I listened with great interest to the latest issue of Law Pod U.K., which never fails to demonstrate the great truth that intelligence, education and commonsense do not perfectly overlap.
This time around, the eminent guests were debating the U.K. Bill of Rights Bill, which is back on the legislative agenda after having been briefly shelved last year. The contents of the Bill aren’t particularly important for the purposes of this post; suffice to say that the idea is to repeal the Human Rights Act 1998 and, in essence, to shrink the influence of human rights on U.K. law in most areas, but chiefly when it comes to the topic of immigration and deportation.

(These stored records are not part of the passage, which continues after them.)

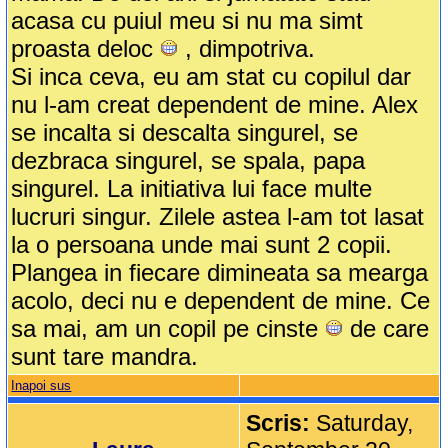
acasa cu puiul meu si nu ma simt
proasta deloc
, dimpotriva.
Si inca ceva, eu am stat cu copilul dar
nu l-am creat dependent de mine. Alex
se incalta si descalta singurel, se
dezbraca singurel, se spala, papa
singurel. La initiativa lui face multe
lucruri singur. Zilele astea l-am tot lasat
la o persoana unde mai sunt 2 copii.
Plangea in fiecare dimineata sa mearga
acolo, deci nu e dependent de mine. Ce
sa mai, am un copil pe cinste
de care
sunt tare mandra.
Inapoi sus
Scris:
Saturday,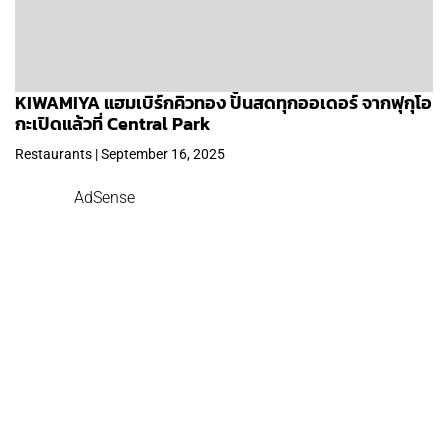
KIWAMIYA แฮมเบิร์กคิวทอง ปั้นสดทุกออเดอร์ จากฟุกุโอ
กะเปิดแล้วที่ Central Park
Restaurants | September 16, 2025
AdSense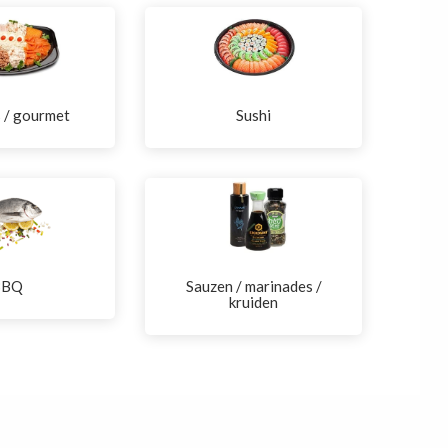
s / gourmet
Sushi
BBQ
Sauzen / marinades /
kruiden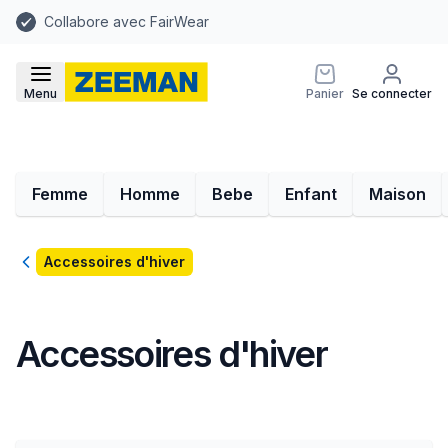
Collabore avec FairWear
Menu
Panier
Se connecter
Femme
Homme
Bebe
Enfant
Maison
Retour
Accessoires d'hiver
Accessoires d'hiver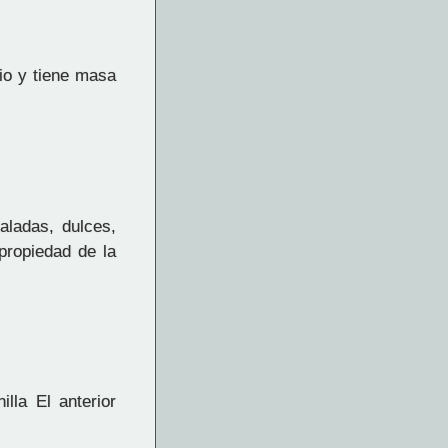
io y tiene masa
ladas, dulces,
propiedad de la
lla El anterior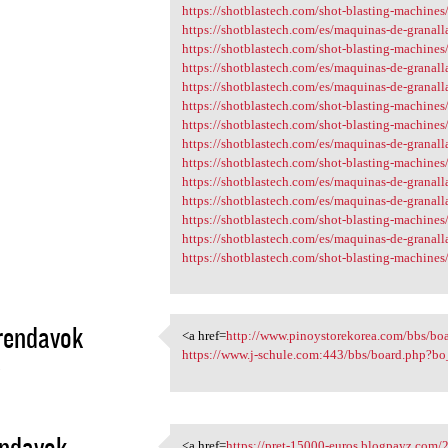
https://shotblastech.com/shot-blasting-machines/r
https://shotblastech.com/es/maquinas-de-granall
https://shotblastech.com/shot-blasting-machines/r
https://shotblastech.com/es/maquinas-de-granall
https://shotblastech.com/es/maquinas-de-granallad
https://shotblastech.com/shot-blasting-machines/r
https://shotblastech.com/shot-blasting-machines/r
https://shotblastech.com/es/maquinas-de-granallad
https://shotblastech.com/shot-blasting-machines/r
https://shotblastech.com/es/maquinas-de-granallad
https://shotblastech.com/es/maquinas-de-granallad
https://shotblastech.com/shot-blasting-machines/r
https://shotblastech.com/es/maquinas-de-granallad
https://shotblastech.com/shot-blasting-machines
rendavok
<a href=
http://www.pinoystorekorea.com/bbs/bo
<a href=http://www
https://www.j-schule.com:443/bbs/board.php?b
3
endavok
<a href=
https://pret-15000-euros.blogpayz.com/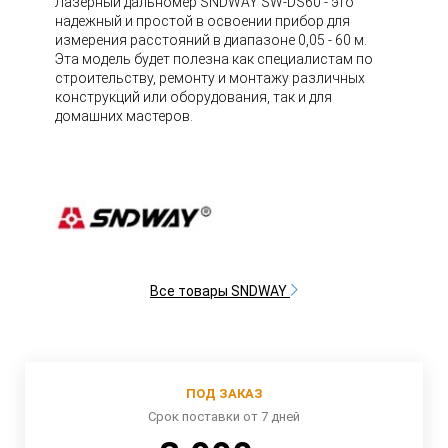
Лазерный дальномер SNDWAY SW-DS60 - это
надежный и простой в освоении прибор для
измерения расстояний в диапазоне 0,05 - 60 м.
Эта модель будет полезна как специалистам по
строительству, ремонту и монтажу различных
конструкций или оборудования, так и для
домашних мастеров.
Все товары SNDWAY
ПОД ЗАКАЗ
Срок поставки от 7 дней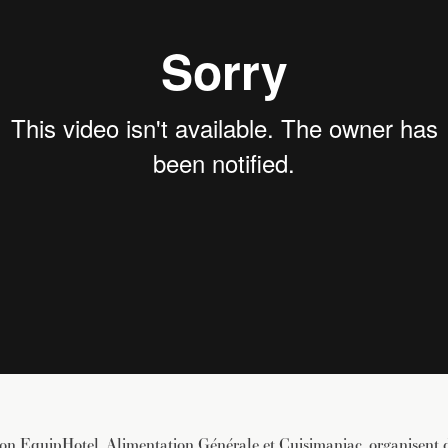
lon EquipHotel, Alimentation Générale et
Cuisimaniac
, organisent 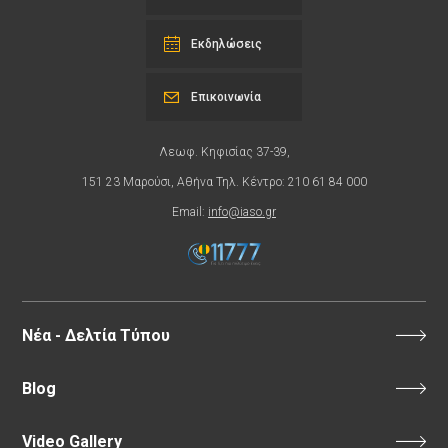
Εκδηλώσεις
Επικοινωνία
Λεωφ. Κηφισίας 37-39,
151 23 Μαρούσι, Αθήνα Τηλ. Κέντρο: 210 61 84 000
Email:
info@iaso.gr
Νέα - Δελτία Τύπου
Blog
Video Gallery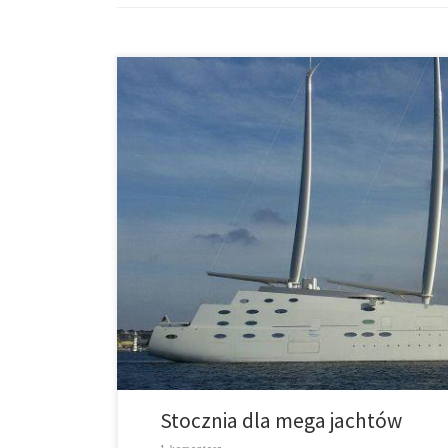
Cartagena – Navantia dokonuje inspekcji i naprawia st
Tymczasowo kilkanaście największych jachtów świata
Cartagenie – jak podaje gazeta „La Verdad”. Statki te 
Stocznia dla mega jachtów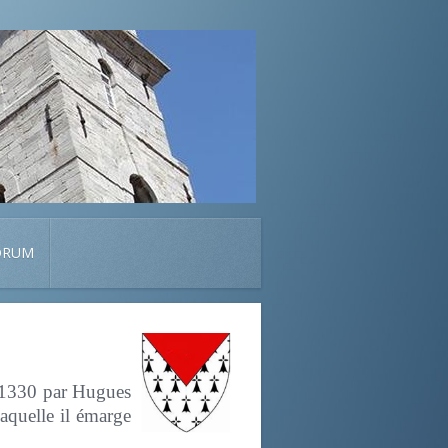
ORUM
n 1330 par Hugues
aquelle il émarge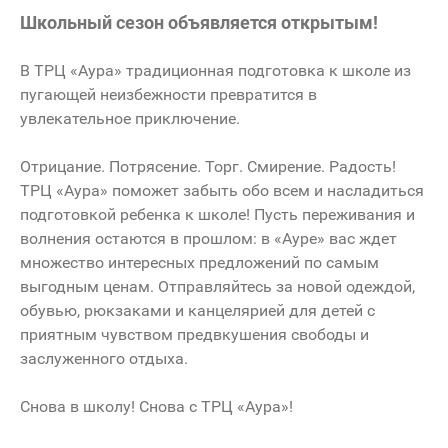
Школьный сезон объявляется открытым!
В ТРЦ «Аура» традиционная подготовка к школе из
пугающей неизбежности превратится в
увлекательное приключение.
Отрицание. Потрясение. Торг. Смирение. Радость!
ТРЦ «Аура» поможет забыть обо всем и насладиться
подготовкой ребенка к школе! Пусть переживания и
волнения остаются в прошлом: в «Ауре» вас ждет
множество интересных предложений по самым
выгодным ценам. Отправляйтесь за новой одеждой,
обувью, рюкзаками и канцелярией для детей с
приятным чувством предвкушения свободы и
заслуженного отдыха.
Снова в школу! Снова с ТРЦ «Аура»!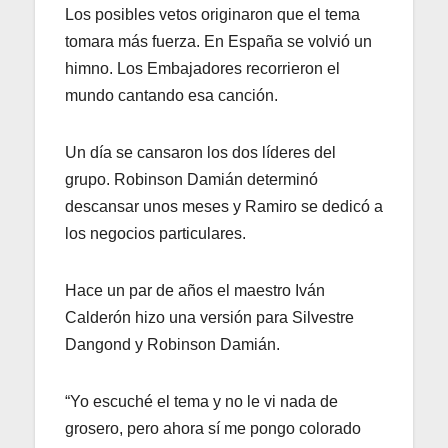
Los posibles vetos originaron que el tema
tomara más fuerza. En España se volvió un
himno. Los Embajadores recorrieron el
mundo cantando esa canción.
Un día se cansaron los dos líderes del
grupo. Robinson Damián determinó
descansar unos meses y Ramiro se dedicó a
los negocios particulares.
Hace un par de años el maestro Iván
Calderón hizo una versión para Silvestre
Dangond y Robinson Damián.
“Yo escuché el tema y no le vi nada de
grosero, pero ahora sí me pongo colorado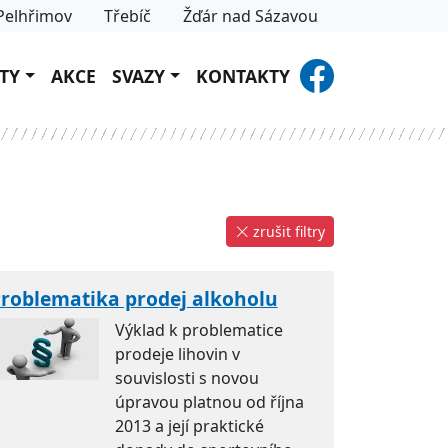
Pelhřimov
Třebíč
Žďár nad Sázavou
TY
AKCE
SVAZY
KONTAKTY
zrušit filtry
roblematika prodej alkoholu
Výklad k problematice
prodeje lihovin v
souvislosti s novou
úpravou platnou od října
2013 a její praktické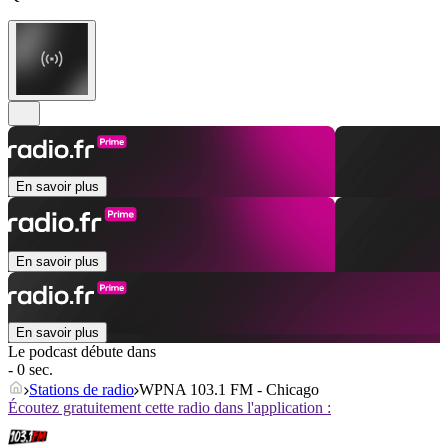
En savoir plus
En savoir plus
En savoir plus
Le podcast débute dans
- 0 sec.
Stations de radio
WPNA 103.1 FM - Chicago
Écoutez gratuitement cette radio dans l'application :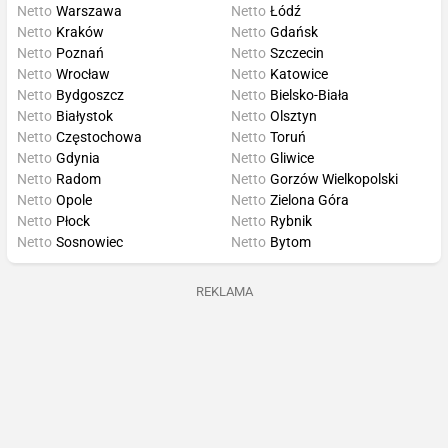
Netto
Warszawa
Netto
Łódź
Netto
Kraków
Netto
Gdańsk
Netto
Poznań
Netto
Szczecin
Netto
Wrocław
Netto
Katowice
Netto
Bydgoszcz
Netto
Bielsko-Biała
Netto
Białystok
Netto
Olsztyn
Netto
Częstochowa
Netto
Toruń
Netto
Gdynia
Netto
Gliwice
Netto
Radom
Netto
Gorzów Wielkopolski
Netto
Opole
Netto
Zielona Góra
Netto
Płock
Netto
Rybnik
Netto
Sosnowiec
Netto
Bytom
REKLAMA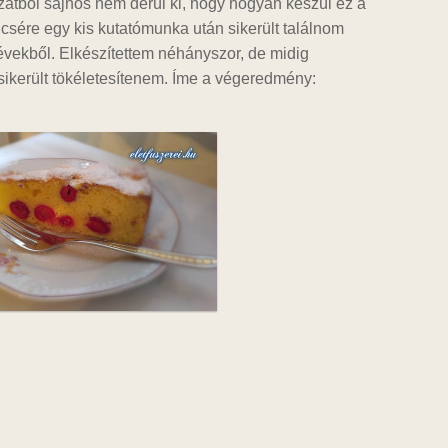
zatból sajnos nem derül ki, hogy hogyan készül ez a
csére egy kis kutatómunka után sikerült találnom
évekből. Elkészítettem néhányszor, de midig
e sikerült tökéletesítenem. Íme a végeredmény: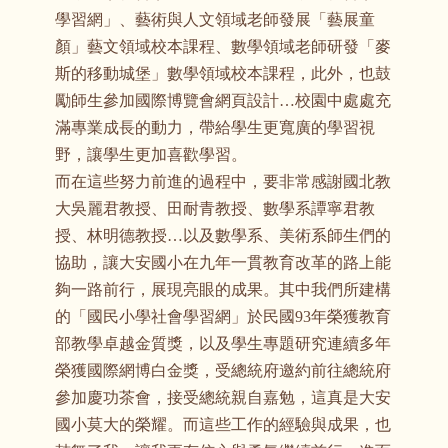
學習網」、藝術與人文領域老師發展「藝展童
顏」藝文領域校本課程、數學領域老師研發「麥
斯的移動城堡」數學領域校本課程，此外，也鼓
勵師生參加國際博覽會網頁設計…校園中處處充
滿專業成長的動力，帶給學生更寬廣的學習視
野，讓學生更加喜歡學習。
而在這些努力前進的過程中，要非常感謝國北教
大吳麗君教授、田耐青教授、數學系譚寧君教
授、林明德教授…以及數學系、美術系師生們的
協助，讓大安國小在九年一貫教育改革的路上能
夠一路前行，展現亮眼的成果。其中我們所建構
的「國民小學社會學習網」於民國93年榮獲教育
部教學卓越金質獎，以及學生專題研究連續多年
榮獲國際網博白金獎，受總統府邀約前往總統府
參加慶功茶會，接受總統親自嘉勉，這真是大安
國小莫大的榮耀。而這些工作的經驗與成果，也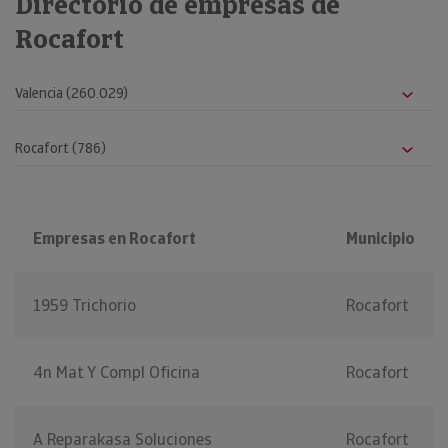
Directorio de empresas de
Rocafort
Empresas en Rocafort
Municipio
1959 Trichorio
Rocafort
4n Mat Y Compl Oficina
Rocafort
A Reparakasa Soluciones
Rocafort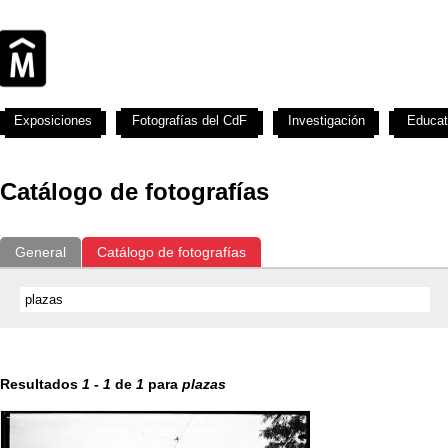
Exposiciones
Fotografías del CdF
Investigación
Educat
Catálogo de fotografías
General
Catálogo de fotografías
Resultados
1
-
1
de
1
para
plazas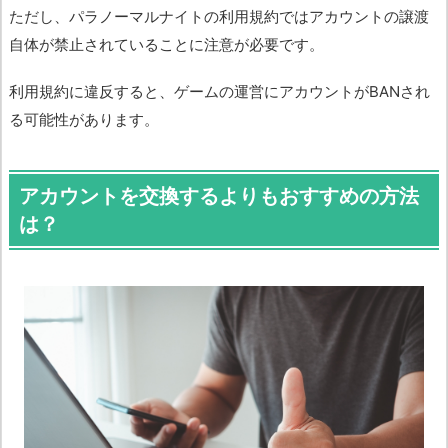
ただし、パラノーマルナイトの利用規約ではアカウントの譲渡
自体が禁止されていることに注意が必要です。
利用規約に違反すると、ゲームの運営にアカウントがBANされ
る可能性があります。
アカウントを交換するよりもおすすめの方法
は？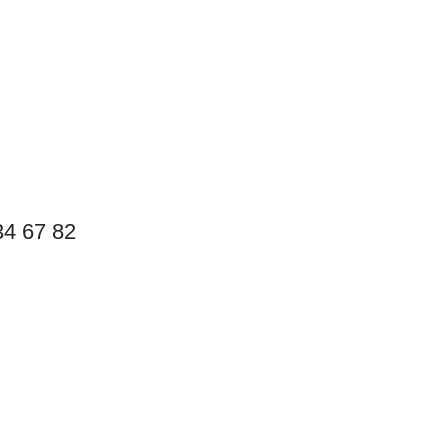
4 67 82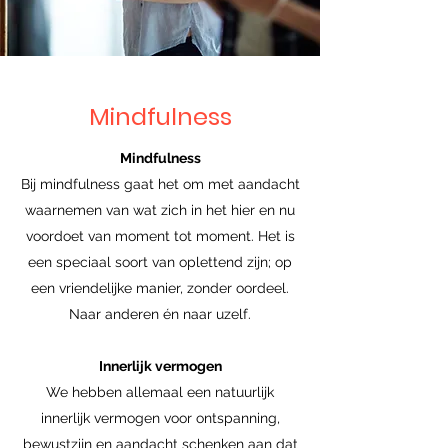
Mindfulness
Mindfulness
Bij mindfulness gaat het om met aandacht
waarnemen van wat zich in het hier en nu
voordoet van moment tot moment. Het is
een speciaal soort van oplettend zijn; op
een vriendelijke manier, zonder oordeel.
Naar anderen én naar uzelf.
Innerlijk vermogen
We hebben allemaal een natuurlijk
innerlijk vermogen voor ontspanning,
bewustzijn en aandacht schenken aan dat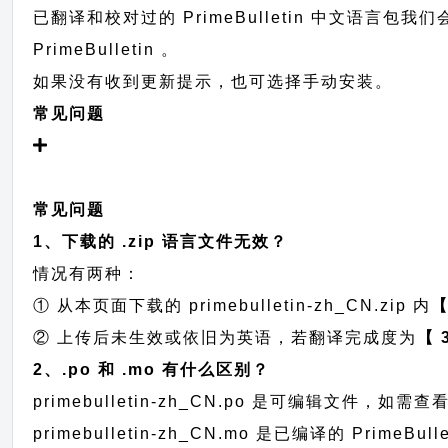
已翻译和校对过的 PrimeBulletin 中文语言包我
PrimeBulletin 。
如果没有收到更新提示，也可选择手动安装。
常见问题
常见问题
1、下载的 .zip 语言文件无效？
情况有两种：
① 从本页面下载的 primebulletin-zh_CN.zip 内
② 上传后未生效或依旧为英语，若翻译完成度为
【 
2、.po 和 .mo 有什么区别？
primebulletin-zh_CN.po 是可编辑文件
primebulletin-zh_CN.mo 是已编译的 Pr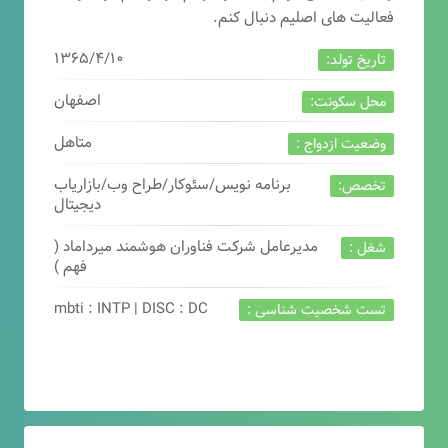
فعالیت های اصلیم دنبال کنم.
۱۳۶۵/۴/۱۰
تاریخ تولد:
اصفهان
محل سکونت:
متاهل
وضعیت ازدواج :
برنامه نویس/سئوکار/طراح وب/بازاریاب
تخصص:
دیجیتال
مدیرعامل شرکت فناوران هوشمند میرداماد (
شغل :
فهم )
mbti : INTP | DISC : DC
تست شخصیت شناسی :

Human rights advocates hate the idea of the Bill of Rights Bill. They hate it because it will disrupt their practice and make it more difficult; they hate it because they envisage themselves as part of a global constitutionalist project to construct what they often call a jus commune of international human rights norms and believe that repeal of the Human Rights Act 1998 would threaten their participation in it; and they hate it because they (probably justifiably) sense that it threatens some of their favourite causes – open borders and migration being one of them.
And, to give the devil his due, their arguments do have force in certain respects. While I have little sympathy with the global constitutional mindset that animates these people, my basic inclination is to look with suspicion on any attempt by a government to expand its scope of action in any regard – and, since the Bill of Rights Bill will likely have that effect, I am prepared to give sceptics a fair hearing.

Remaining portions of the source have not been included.